I've known a lot of people involved in environmentalism. I know people who have marched on Washington. I know members of The Sierra Club and other environmental action groups. But, unless you count the limited contact I've had with your wife here, I don't know a single environmental scientist. And from my point of view, the scientific front line and the environmental front line are a long way from each other. The environmental movement that I've seen is more concerned with socialism and anti-corporatism and the war and all kinds of other political issues than it is with any real environmental concerns. In the environmental front line that I've been near, actual environmentalism is only used to produce catch-phrases and emotional hooks that suck people in to a whole peripherally-related agenda. And these people aren't ready to look at data skeptically or listen to alternate views.

That's what I got from the novel. There were a lot of data presented on both sides. And I didn't get the idea that environmental science is corrupt. The point I got was one I learned in high school debate: that good evidence can be used to prove anything. And you'd better be really careful accepting evidence selected and prepared by any organization as large and powerful as industry or the environmental lobby.

Posts: 2804 | Registered: May 2003  |  IP: Logged | Report this post to a Moderator
TomDavidson
Member
Member # 124

 - posted      Profile for TomDavidson   Email TomDavidson         Edit/Delete Post 
But the problem, Speed, is that scientists also agree that the environmental lobby is, for the most part, right about the conclusions they're drawing.

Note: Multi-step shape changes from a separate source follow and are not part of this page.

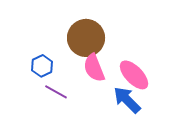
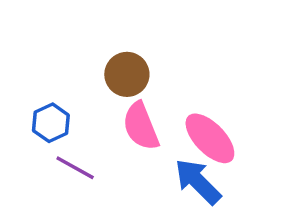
brown circle: (86, 38) -> (127, 74), size x0.7

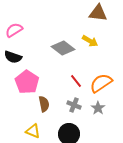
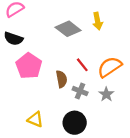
yellow arrow: (90, 41) -> (98, 21), turned 49
brown semicircle: (44, 104) -> (62, 79), moved

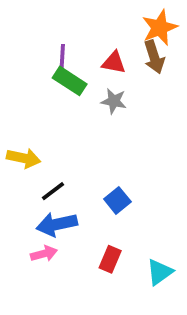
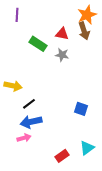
purple line: (62, 57) -> (17, 15), moved
blue square: (117, 200) -> (81, 109), moved, turned -32
red rectangle: (110, 259) -> (62, 156), moved, turned 32

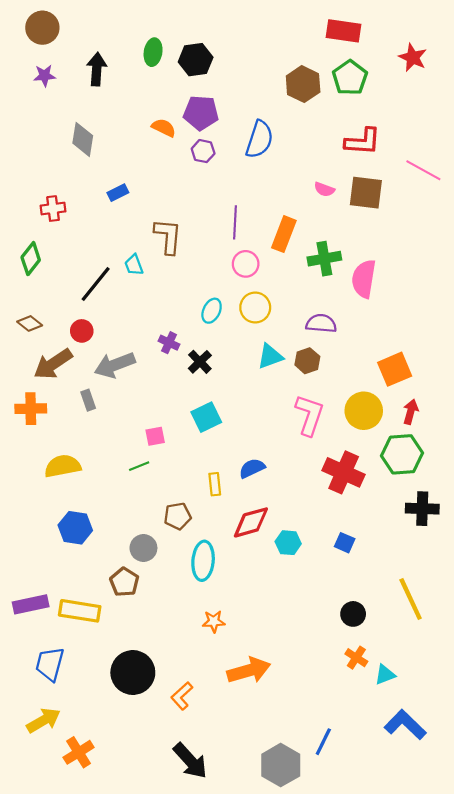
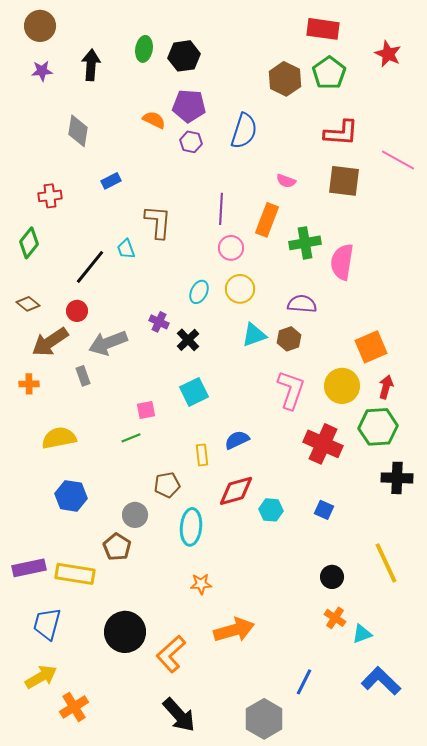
pink semicircle: (324, 189) -> (286, 181), moved
orange cross: (31, 409) -> (29, 384), size x0.7
orange L-shape: (182, 696) -> (171, 654), size x1.4
blue line: (323, 742) -> (304, 682), moved

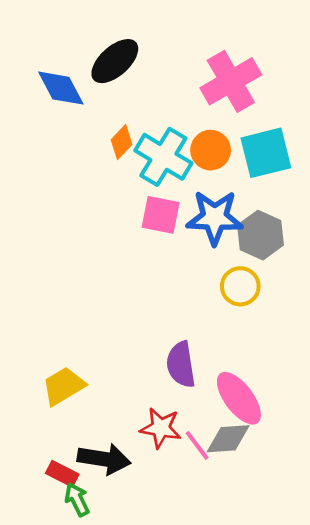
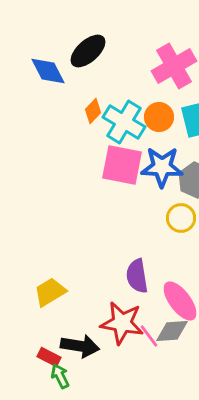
pink square: (161, 215) -> (122, 165), size x1.4
red star: (161, 428) -> (122, 323), size x1.4

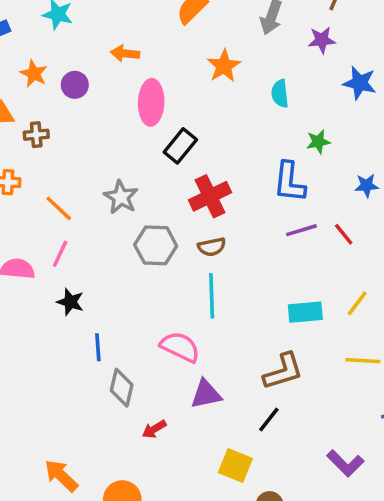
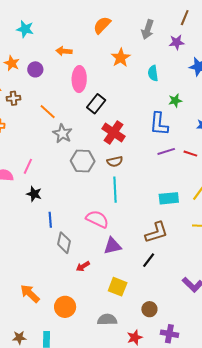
red cross: (210, 196) -> (114, 133), turned -30
orange line: (59, 208) -> (48, 112), moved
red line: (344, 234) -> (190, 154), turned -32
yellow square: (235, 466) -> (118, 287), moved

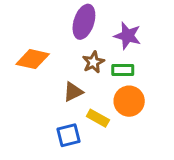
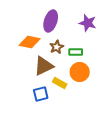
purple star: (128, 36) -> (88, 23), moved
orange diamond: (33, 59) -> (30, 42), moved
brown triangle: (73, 92) -> (44, 66), size x1.5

And if they aren't in a good position to know, who is? Politicians and corporations who stand to suffer if we start aggressively implementing environmental policy?

------

pooka: We're on track for one of the largest ozone holes on record. 2002 was surprisingly small, and 2003 was enormous. On average, it continues to grow -- and is in fact beginning to cause serious problems for people living in the extreme Southern Hemisphere.

[ January 20, 2005, 12:26 PM: Message edited by: TomDavidson ]

Posts: 37449 | Registered: May 1999  |  IP: Logged | Report this post to a Moderator
fugu13
Member
Member # 2859

 - posted      Profile for fugu13   Email fugu13         Edit/Delete Post 
I think you'll find that most scientists have problems with extreme environmentalism.

Its important to understand that gatherings like the one where massive consensus was reached are not gatherings of environmentalists, but of scientists.

These are acknowledged experts in making the sorts of evaluations we're talking about. They are in most cases given large sums of money by various organizations to user their skills to do so.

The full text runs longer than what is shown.